Aliado a isso, falta cobertura vegetal que ajude a regular a temperatura e o
solo, praticamente impermeabilizado pelas calçadas e asfalto, também impede a
infiltração da água das chuvas.
Durante
o Encontro Internacional Sobre Clima e Saúde, promovido pelo Instituto Clima e
Sociedade (iCS) dia 13 de setembro, em Brasília, a geógrafa e professora da
Universidade de Brasília Helen Gurguel destacou que os últimos dados da
Organização Mundial da Saúde (OMS) indicam que o aumento da temperatura
terrestre deverá ocasionar 250 mil mortes no mundo entre 2030 e 2050. A maioria
ocasionada por doenças transmitidas por vetores, como malária e dengue, mas
também por estresse ao calor, redução da capacidade de trabalho, doenças
respiratórias, transtornos mentais, desnutrição e diarreia – decorrentes da má
qualidade e da escassez da água –, alterações da temperatura e eventos
climáticos extremos (inundações e secas).
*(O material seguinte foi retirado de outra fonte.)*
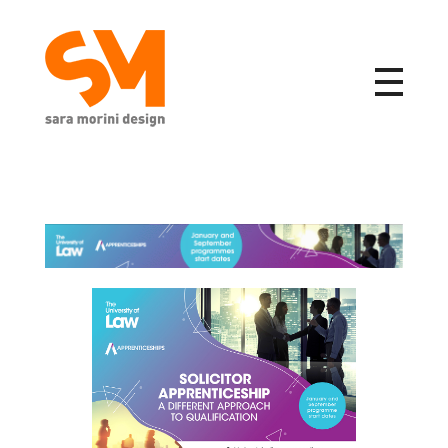
Sara Morini Design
Segundo estatísticas, a poluição do
ar poderá ocasionar, neste mesmo período, sete milhões de óbitos. As mudanças
climáticas – lembra a pesquisadora – também ameaçam a produção de alimentos,
que corre risco de ser escassa no futuro.
Helen
Gurgel sugere, entre as mudanças necessárias para mitigação, a redução do uso
de combustíveis fósseis a fim de melhorar a qualidade do ar; a construção de
moradias “verdes” que agreguem novas fontes de geração de energia e reciclagem
de lixo; ampliação do saneamento básico, promoção de uma agricultura mais
sustentável e aumento em pesquisa e inovação para mitigação e adaptação à
mudança climática. E chama atenção para a definição da OMS: “Saúde é um estado
completo de bem-estar físico, mental e social, e não só a ausência de doença”.